Are you thinking about becoming a legal guardian of a child who has a case in juvenile court? The information in this section discusses the rights and responsibilities of a legal guardian and how to become one. Only general information is provided. If you want more information or have questions, you should talk to an attorney.


What is a legal guardianship?

A legal guardianship is a court order that makes an adult other than a parent responsible for the care of a child. A legal guardian has many of the same rights and responsibilities as a parent, such as deciding where the child will live, enrolling the child in school, and making health-care decisions.


How is guardianship different from adoption?

Guardianship is not the same as adoption. It does not cut off the child’s ties to the parents forever. Guardianship just changes the custody of the child from the parents to the guardian. The child and the parents are still legally related. The parents still have a legal duty to support the child financially. The child can still inherit money and/or receive social security benefits from the parents.

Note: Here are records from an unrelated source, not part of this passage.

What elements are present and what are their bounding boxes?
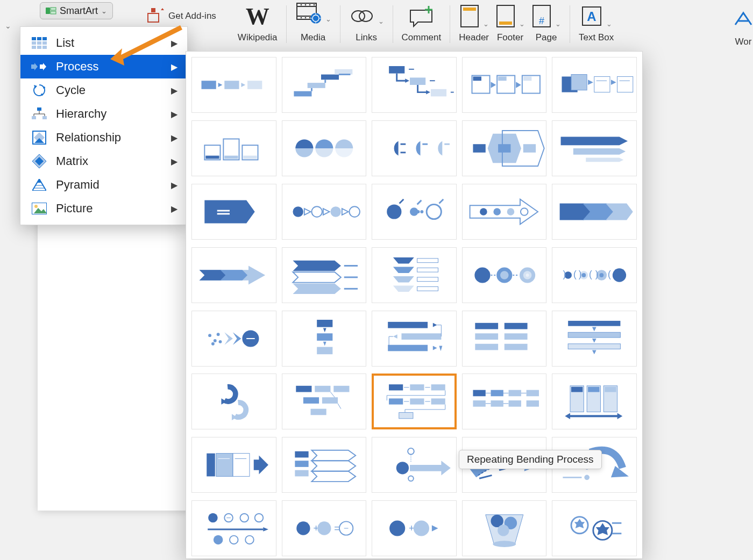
svg-rect-38: [32, 41, 36, 45]
addins-label[interactable]: Get Add-ins: [168, 11, 216, 21]
process-thumb-4[interactable]: [552, 57, 637, 113]
media-button[interactable]: ⌄ Media: [292, 0, 335, 51]
svg-marker-91: [491, 82, 496, 88]
sa-item-pyramid[interactable]: Pyramid ▶: [20, 173, 187, 197]
process-thumb-15[interactable]: [191, 247, 276, 303]
chevron-down-icon: ⌄: [378, 17, 384, 25]
sa-item-hierarchy[interactable]: Hierarchy ▶: [20, 102, 187, 126]
textbox-button[interactable]: A⌄ Text Box: [576, 0, 617, 51]
svg-line-289: [479, 476, 492, 479]
addins-icon[interactable]: [146, 8, 164, 24]
process-thumb-11[interactable]: [282, 184, 367, 240]
process-thumb-2[interactable]: [372, 57, 457, 113]
process-thumb-0[interactable]: [191, 57, 276, 113]
smartart-button[interactable]: SmartArt ⌄: [40, 2, 113, 19]
svg-rect-122: [523, 144, 536, 153]
svg-rect-166: [417, 277, 438, 282]
page-number-button[interactable]: #⌄ Page: [528, 0, 564, 51]
svg-marker-167: [393, 285, 414, 292]
process-thumb-31[interactable]: [282, 437, 367, 493]
wordart-button[interactable]: Wor: [734, 11, 753, 47]
svg-rect-162: [417, 259, 438, 263]
process-thumb-20[interactable]: [191, 311, 276, 367]
svg-marker-44: [31, 63, 38, 70]
process-thumb-22[interactable]: [372, 311, 457, 367]
svg-marker-206: [393, 334, 397, 339]
svg-line-236: [330, 392, 335, 398]
process-thumb-23[interactable]: [462, 311, 547, 367]
comment-button[interactable]: Comment: [399, 0, 445, 51]
svg-marker-45: [40, 63, 46, 70]
process-thumb-26[interactable]: [282, 374, 367, 429]
process-thumb-3[interactable]: [462, 57, 547, 113]
process-thumb-6[interactable]: [282, 120, 367, 176]
svg-point-145: [480, 208, 487, 216]
submenu-arrow-icon: ▶: [171, 156, 177, 167]
sa-item-matrix[interactable]: Matrix ▶: [20, 149, 187, 173]
process-thumb-13[interactable]: [462, 184, 547, 240]
svg-rect-243: [389, 399, 403, 405]
process-thumb-9[interactable]: [552, 120, 637, 176]
wikipedia-button[interactable]: W Wikipedia: [235, 0, 281, 51]
sa-item-list[interactable]: List ▶: [20, 31, 187, 55]
svg-rect-29: [499, 21, 512, 25]
svg-marker-269: [565, 413, 571, 420]
comment-label: Comment: [402, 32, 442, 43]
svg-rect-277: [295, 451, 308, 458]
svg-marker-201: [323, 341, 326, 346]
svg-rect-106: [205, 155, 219, 159]
process-thumb-36[interactable]: +=: [282, 500, 367, 556]
svg-point-48: [41, 94, 43, 96]
svg-rect-253: [491, 390, 503, 397]
svg-point-285: [396, 462, 409, 474]
process-thumb-17[interactable]: [372, 247, 457, 303]
process-thumb-14[interactable]: [552, 184, 637, 240]
header-button[interactable]: ⌄ Header: [456, 0, 492, 51]
process-thumb-25[interactable]: [191, 374, 276, 429]
process-thumb-12[interactable]: [372, 184, 457, 240]
process-thumb-24[interactable]: [552, 311, 637, 367]
sa-item-cycle[interactable]: Cycle ▶: [20, 78, 187, 102]
links-button[interactable]: ⌄ Links: [346, 0, 387, 51]
svg-rect-110: [243, 155, 257, 159]
svg-marker-281: [311, 461, 356, 471]
list-icon: [30, 37, 48, 49]
svg-rect-4: [151, 8, 155, 12]
process-thumb-35[interactable]: [191, 500, 276, 556]
svg-point-191: [211, 342, 215, 345]
svg-rect-164: [417, 268, 438, 272]
prior-group-chevron[interactable]: ⌄: [0, 0, 16, 51]
process-thumb-8[interactable]: [462, 120, 547, 176]
svg-point-192: [217, 333, 220, 336]
sa-item-relationship[interactable]: Relationship ▶: [20, 126, 187, 149]
process-thumb-30[interactable]: [191, 437, 276, 493]
chevron-down-icon: ⌄: [101, 7, 107, 15]
svg-marker-286: [410, 461, 451, 475]
sa-item-picture[interactable]: Picture ▶: [20, 197, 187, 220]
svg-rect-43: [42, 46, 47, 49]
process-thumb-1[interactable]: [282, 57, 367, 113]
process-thumb-5[interactable]: [191, 120, 276, 176]
svg-rect-230: [296, 386, 311, 392]
process-thumb-38[interactable]: [462, 500, 547, 556]
process-thumb-37[interactable]: +: [372, 500, 457, 556]
footer-button[interactable]: ⌄ Footer: [492, 0, 528, 51]
process-thumb-18[interactable]: [462, 247, 547, 303]
svg-point-47: [43, 87, 45, 89]
process-thumb-19[interactable]: )()()(: [552, 247, 637, 303]
process-thumb-39[interactable]: [552, 500, 637, 556]
sa-item-process[interactable]: Process ▶: [20, 55, 187, 78]
svg-rect-55: [42, 116, 47, 119]
svg-marker-161: [393, 257, 414, 264]
process-thumb-21[interactable]: [282, 311, 367, 367]
process-thumb-27[interactable]: [372, 374, 457, 429]
svg-point-66: [34, 205, 38, 208]
process-thumb-28[interactable]: [462, 374, 547, 429]
process-thumb-16[interactable]: [282, 247, 367, 303]
process-thumb-29[interactable]: [552, 374, 637, 429]
process-thumb-10[interactable]: [191, 184, 276, 240]
process-thumb-7[interactable]: [372, 120, 457, 176]
process-thumb-32[interactable]: [372, 437, 457, 493]
gallery-tooltip: Repeating Bending Process: [459, 450, 602, 469]
svg-rect-71: [224, 81, 239, 89]
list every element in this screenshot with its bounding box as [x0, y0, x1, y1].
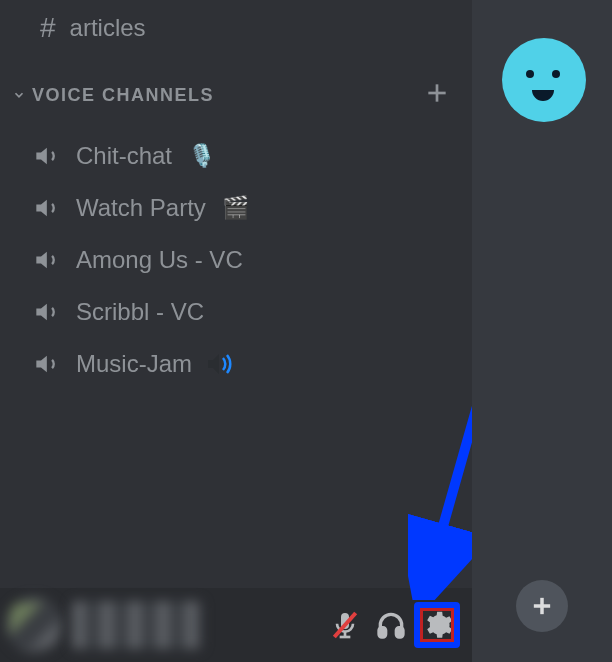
app-root: # articles VOICE CHANNELS Chit-chat 🎙️ W… [0, 0, 612, 662]
mute-button[interactable] [322, 602, 368, 648]
voice-channel-watch-party[interactable]: Watch Party 🎬 [0, 182, 472, 234]
add-channel-button[interactable] [424, 80, 450, 110]
user-avatar[interactable] [6, 597, 62, 653]
speaker-icon [34, 142, 62, 170]
voice-channel-name: Chit-chat [76, 142, 172, 170]
voice-channel-music-jam[interactable]: Music-Jam [0, 338, 472, 390]
server-avatar[interactable] [502, 38, 586, 122]
loudspeaker-on-icon [206, 351, 236, 377]
voice-channel-name: Among Us - VC [76, 246, 243, 274]
voice-channel-name: Music-Jam [76, 350, 192, 378]
voice-channel-scribbl[interactable]: Scribbl - VC [0, 286, 472, 338]
voice-channel-among-us[interactable]: Among Us - VC [0, 234, 472, 286]
svg-rect-6 [379, 628, 386, 637]
voice-channels-label: VOICE CHANNELS [32, 85, 214, 106]
user-settings-button[interactable] [414, 602, 460, 648]
text-channel-name: articles [70, 14, 146, 42]
voice-channel-chit-chat[interactable]: Chit-chat 🎙️ [0, 130, 472, 182]
user-panel [0, 588, 472, 662]
voice-channel-name: Scribbl - VC [76, 298, 204, 326]
headphones-icon [375, 609, 407, 641]
channel-sidebar: # articles VOICE CHANNELS Chit-chat 🎙️ W… [0, 0, 472, 662]
server-list [472, 0, 612, 662]
voice-channels-toggle[interactable]: VOICE CHANNELS [12, 85, 214, 106]
voice-channel-list: Chit-chat 🎙️ Watch Party 🎬 Among Us - VC… [0, 116, 472, 390]
deafen-button[interactable] [368, 602, 414, 648]
plus-icon [528, 592, 556, 620]
plus-icon [424, 80, 450, 106]
gear-icon [421, 609, 453, 641]
svg-rect-7 [396, 628, 403, 637]
speaker-icon [34, 246, 62, 274]
text-channel-articles[interactable]: # articles [0, 0, 472, 52]
add-server-button[interactable] [516, 580, 568, 632]
mic-muted-icon [329, 609, 361, 641]
voice-channel-name: Watch Party [76, 194, 206, 222]
speaker-icon [34, 194, 62, 222]
speaker-icon [34, 298, 62, 326]
emoji-clapper: 🎬 [222, 195, 249, 221]
chevron-down-icon [12, 88, 26, 102]
voice-channels-category-header: VOICE CHANNELS [0, 62, 472, 116]
speaker-icon [34, 350, 62, 378]
emoji-mic: 🎙️ [188, 143, 215, 169]
user-name-area[interactable] [72, 601, 202, 649]
hash-icon: # [40, 12, 56, 44]
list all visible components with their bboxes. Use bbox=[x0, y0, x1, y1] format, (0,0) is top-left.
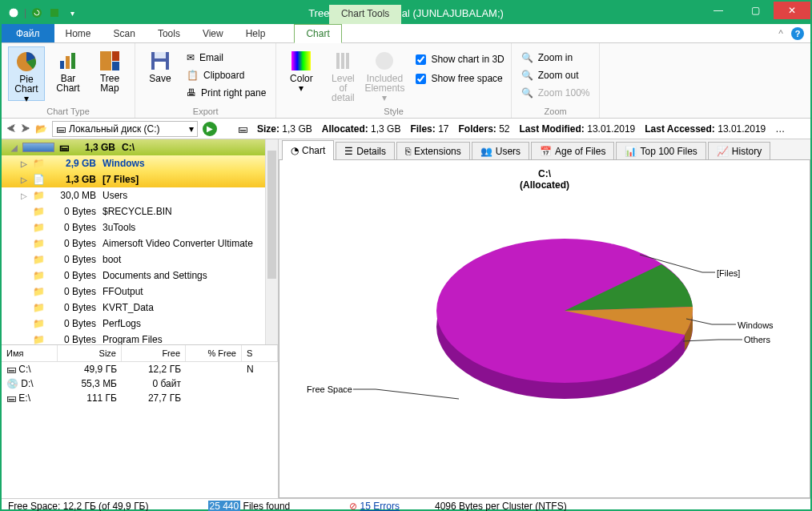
clipboard-icon: 📋 bbox=[187, 70, 199, 81]
status-cluster: 4096 Bytes per Cluster (NTFS) bbox=[435, 501, 567, 512]
save-icon bbox=[149, 50, 171, 72]
email-button[interactable]: ✉Email bbox=[183, 50, 269, 66]
tree-item[interactable]: 📁0 BytesAimersoft Video Converter Ultima… bbox=[2, 235, 278, 251]
bar-chart-button[interactable]: Bar Chart bbox=[50, 46, 86, 101]
minimize-button[interactable]: — bbox=[700, 2, 737, 19]
status-bar: Free Space: 12,2 ГБ (of 49,9 ГБ) 25 440 … bbox=[2, 498, 810, 511]
group-zoom: 🔍Zoom in 🔍Zoom out 🔍Zoom 100% Zoom bbox=[512, 43, 601, 118]
tree-item[interactable]: 📁0 Bytes3uTools bbox=[2, 219, 278, 235]
folder-icon: 📁 bbox=[32, 221, 45, 234]
drive-icon: 🖴 bbox=[6, 392, 16, 404]
drive-row[interactable]: 💿 D:\55,3 МБ0 байт bbox=[2, 376, 278, 391]
tree-item[interactable]: ▷📁2,9 GBWindows bbox=[2, 155, 278, 171]
color-button[interactable]: Color ▾ bbox=[283, 46, 320, 101]
group-chart-type: Pie Chart ▾ Bar Chart Tree Map Chart Typ… bbox=[2, 43, 135, 118]
folder-icon: 📁 bbox=[32, 301, 45, 314]
scan-icon[interactable] bbox=[47, 6, 62, 20]
maximize-button[interactable]: ▢ bbox=[737, 2, 774, 19]
svg-rect-13 bbox=[291, 51, 311, 70]
tab-scan[interactable]: Scan bbox=[103, 24, 147, 42]
tree-item[interactable]: 📁0 BytesProgram Files bbox=[2, 332, 278, 344]
email-icon: ✉ bbox=[187, 52, 195, 63]
chart-pane: C:\(Allocated) [Files] Windows Others Fr… bbox=[279, 160, 810, 498]
vtab-users[interactable]: 👥Users bbox=[472, 142, 529, 159]
up-icon[interactable]: 📂 bbox=[35, 123, 47, 135]
print-button[interactable]: 🖶Print right pane bbox=[183, 85, 269, 101]
status-errors[interactable]: 15 Errors bbox=[360, 501, 400, 512]
qat-chevron[interactable]: ▾ bbox=[65, 6, 79, 20]
tab-home[interactable]: Home bbox=[54, 24, 103, 42]
show-3d-checkbox[interactable]: Show chart in 3D bbox=[416, 51, 504, 67]
zoom-100-icon: 🔍 bbox=[521, 87, 533, 99]
disk-icon: 🖴 bbox=[238, 123, 247, 135]
view-tabs: ◔Chart ☰Details ⎘Extensions 👥Users 📅Age … bbox=[279, 139, 810, 160]
group-style: Color ▾ Level of detail Included Element… bbox=[276, 43, 511, 118]
left-pane: ◢ 🖴 1,3 GBC:\ ▷📁2,9 GBWindows▷📄1,3 GB[7 … bbox=[2, 139, 279, 498]
tab-chart[interactable]: Chart bbox=[294, 24, 341, 43]
pie-chart-icon bbox=[15, 50, 38, 73]
level-detail-icon bbox=[332, 50, 354, 72]
clipboard-button[interactable]: 📋Clipboard bbox=[183, 67, 269, 83]
show-free-checkbox[interactable]: Show free space bbox=[416, 70, 504, 87]
zoom-out-button[interactable]: 🔍Zoom out bbox=[518, 67, 593, 83]
folder-icon: 📁 bbox=[32, 189, 45, 202]
collapse-ribbon-icon[interactable]: ^ bbox=[778, 28, 783, 39]
tree-item[interactable]: 📁0 BytesFFOutput bbox=[2, 284, 278, 300]
drive-row[interactable]: 🖴 E:\111 ГБ27,7 ГБ bbox=[2, 391, 278, 405]
tree-view[interactable]: ◢ 🖴 1,3 GBC:\ ▷📁2,9 GBWindows▷📄1,3 GB[7 … bbox=[2, 139, 278, 344]
drives-header[interactable]: Имя Size Free % Free S bbox=[2, 344, 278, 362]
tree-item[interactable]: 📁0 BytesKVRT_Data bbox=[2, 300, 278, 316]
details-icon: ☰ bbox=[344, 146, 353, 157]
tree-item[interactable]: 📁0 BytesPerfLogs bbox=[2, 316, 278, 332]
folder-icon: 📁 bbox=[32, 285, 45, 298]
tab-tools[interactable]: Tools bbox=[147, 24, 191, 42]
tab-help[interactable]: Help bbox=[235, 24, 277, 42]
vtab-chart[interactable]: ◔Chart bbox=[282, 140, 334, 160]
drive-selector[interactable]: 🖴 Локальный диск (C:) ▾ bbox=[52, 121, 198, 137]
svg-point-17 bbox=[376, 52, 393, 70]
close-button[interactable]: ✕ bbox=[774, 2, 810, 19]
color-icon bbox=[290, 50, 312, 72]
window-title: TreeSize Professional (JUNLAJUBALAM;) bbox=[2, 7, 810, 19]
fwd-button[interactable]: ⮞ bbox=[21, 123, 30, 135]
app-icon bbox=[6, 6, 21, 20]
status-free: Free Space: 12,2 ГБ (of 49,9 ГБ) bbox=[8, 501, 149, 512]
tree-map-button[interactable]: Tree Map bbox=[91, 46, 128, 101]
svg-point-1 bbox=[32, 8, 42, 18]
tree-item[interactable]: ▷📁30,0 MBUsers bbox=[2, 187, 278, 203]
pie-chart-button[interactable]: Pie Chart ▾ bbox=[8, 46, 45, 101]
drive-icon: 🖴 bbox=[56, 123, 66, 135]
folder-icon: 📁 bbox=[32, 333, 45, 344]
drive-row[interactable]: 🖴 C:\49,9 ГБ12,2 ГБN bbox=[2, 362, 278, 376]
vtab-ext[interactable]: ⎘Extensions bbox=[396, 142, 470, 159]
svg-rect-14 bbox=[336, 53, 340, 69]
users-icon: 👥 bbox=[480, 146, 492, 157]
refresh-icon[interactable] bbox=[30, 6, 44, 20]
tab-view[interactable]: View bbox=[191, 24, 235, 42]
tree-item[interactable]: 📁0 BytesDocuments and Settings bbox=[2, 268, 278, 284]
vtab-age[interactable]: 📅Age of Files bbox=[531, 142, 614, 159]
svg-rect-4 bbox=[60, 61, 64, 69]
zoom-in-button[interactable]: 🔍Zoom in bbox=[518, 50, 593, 66]
folder-icon: 📁 bbox=[32, 205, 45, 218]
save-button[interactable]: Save bbox=[142, 46, 179, 101]
svg-rect-15 bbox=[341, 53, 344, 69]
go-button[interactable]: ▶ bbox=[203, 122, 217, 136]
svg-rect-6 bbox=[71, 53, 75, 69]
ribbon-body: Pie Chart ▾ Bar Chart Tree Map Chart Typ… bbox=[2, 43, 810, 119]
tree-item[interactable]: ▷📄1,3 GB[7 Files] bbox=[2, 171, 278, 187]
tree-scrollbar-v[interactable] bbox=[265, 139, 278, 344]
top-icon: 📊 bbox=[625, 146, 637, 157]
status-found-n: 25 440 bbox=[208, 501, 241, 512]
vtab-details[interactable]: ☰Details bbox=[336, 142, 395, 159]
tab-file[interactable]: Файл bbox=[2, 24, 54, 42]
group-export: Save ✉Email 📋Clipboard 🖶Print right pane… bbox=[135, 43, 276, 118]
included-elements-button: Included Elements ▾ bbox=[366, 46, 403, 101]
tree-item[interactable]: 📁0 Bytesboot bbox=[2, 251, 278, 268]
back-button[interactable]: ⮜ bbox=[6, 123, 16, 135]
help-icon[interactable]: ? bbox=[791, 27, 804, 40]
vtab-top[interactable]: 📊Top 100 Files bbox=[616, 142, 705, 159]
tree-item[interactable]: 📁0 Bytes$RECYCLE.BIN bbox=[2, 203, 278, 219]
tree-root[interactable]: ◢ 🖴 1,3 GBC:\ bbox=[2, 139, 278, 155]
vtab-hist[interactable]: 📈History bbox=[708, 142, 770, 159]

Guardianship can last until the child becomes an adult at age 18. However, the court can end a guardianship and return the child to the parents or appoint a new guardian. The court can also order visitation with the parents or other relatives as part of a guardianship.


How is guardianship different from foster care?

Foster care is supposed to be temporary. Foster parents have fewer rights and responsibilities than legal guardians. A foster parent cannot make major decisions about the children’s education or health care; instead, the child’s social worker or the juvenile court judge makes these decisions.
Also, once there is a guardianship, the juvenile court may dismiss the child’s case, and a social worker or probation officer will no longer be involved in the child’s life.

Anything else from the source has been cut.